- _TASK STATEMENT_
From the records below, state how many lines hold the string "ESEFICIENCIA", without any other text.

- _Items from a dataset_
══════════════════════════════

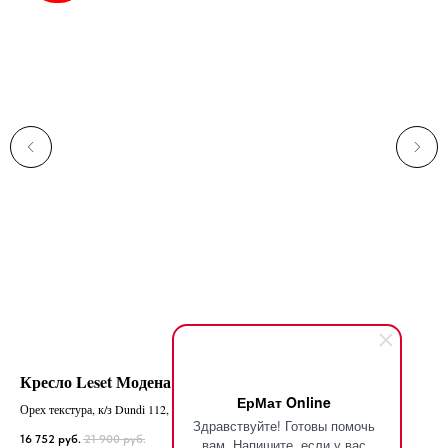
Кресло Leset Модена Люкс
Ме
ЕрМат Online
Орех текстура, к/з Dundi 112, кант к/з Dundi 108
Здравствуйте! Готовы помочь
16 752
руб.
21 900
руб.
14 
вам. Напишите, если у вас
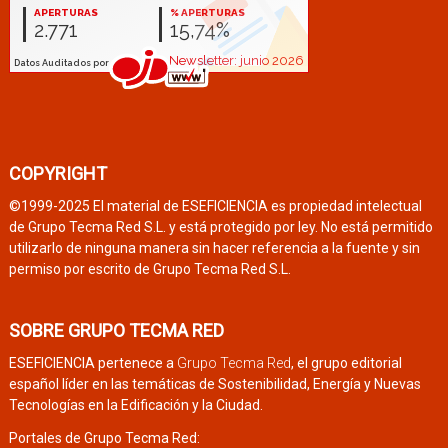
COPYRIGHT
©1999-2025 El material de ESEFICIENCIA es propiedad intelectual
de Grupo Tecma Red S.L. y está protegido por ley. No está permitido
utilizarlo de ninguna manera sin hacer referencia a la fuente y sin
permiso por escrito de Grupo Tecma Red S.L.
SOBRE GRUPO TECMA RED
ESEFICIENCIA pertenece a
Grupo Tecma Red
, el grupo editorial
español líder en las temáticas de Sostenibilidad, Energía y Nuevas
Tecnologías en la Edificación y la Ciudad.
Portales de Grupo Tecma Red:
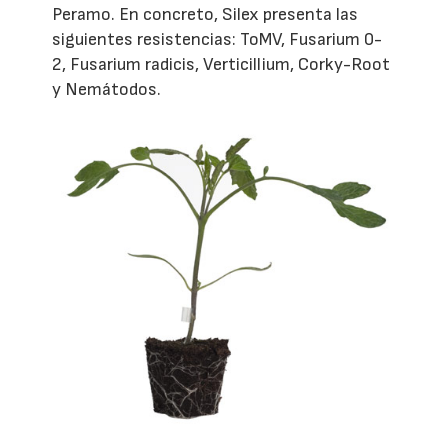
Peramo. En concreto, Silex presenta las
siguientes resistencias: ToMV, Fusarium 0-
2, Fusarium radicis, Verticillium, Corky-Root
y Nemátodos.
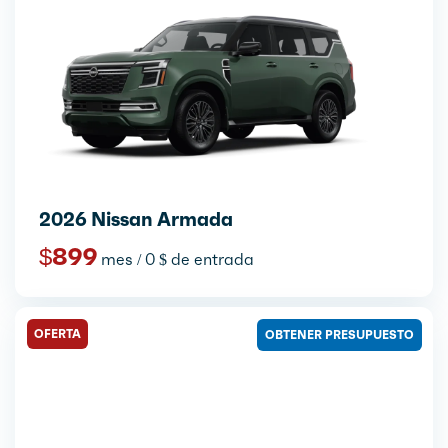
2026 Nissan Armada
$899
mes / 0 $ de entrada
OFERTA
OBTENER PRESUPUESTO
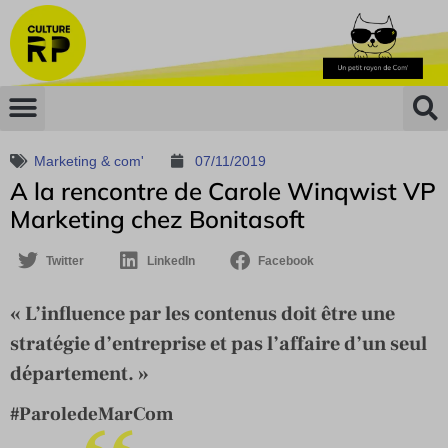
Marketing & com'
07/11/2019
A la rencontre de Carole Winqwist VP
Marketing chez Bonitasoft
Twitter
LinkedIn
Facebook
« L’influence par les contenus doit être une
stratégie d’entreprise et pas l’affaire d’un seul
département. »
#ParoledeMarCom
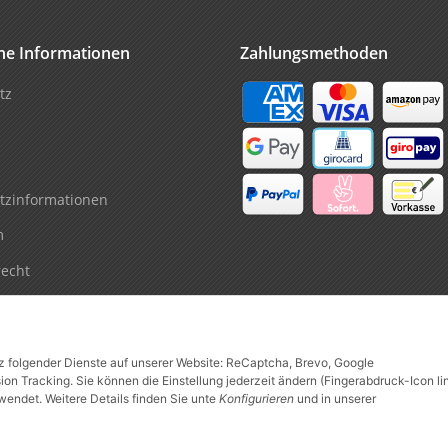
che Informationen
Zahlungsmethoden
tz
tzinformationen
m
recht
tz folgender Dienste auf unserer Website: ReCaptcha, Brevo, Google
n Tracking. Sie können die Einstellung jederzeit ändern (Fingerabdruck-Icon li
wendet. Weitere Details finden Sie unte
Konfigurieren
und in unserer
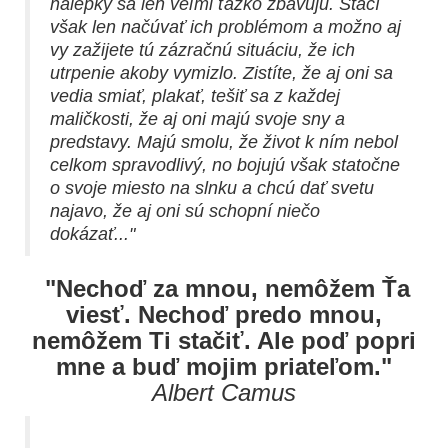
nálepky sa len veľmi ťažko zbavujú. Stačí
však len načúvať ich problémom a možno aj
vy zažijete tú zázračnú situáciu, že ich
utrpenie akoby vymizlo. Zistíte, že aj oni sa
vedia smiať, plakať, tešiť sa z každej
maličkosti, že aj oni majú svoje sny a
predstavy. Majú smolu, že život k ním nebol
celkom spravodlivý, no bojujú však statočne
o svoje miesto na slnku a chcú dať svetu
najavo, že aj oni sú schopní niečo
dokázať..."
"Nechoď za mnou, nemôžem Ťa
viesť. Nechoď predo mnou,
nemôžem Ti stačiť. Ale poď popri
mne a buď mojim priateľom."
Albert Camus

══════════════════════════════

- _EXERCISE RESPONSE_
2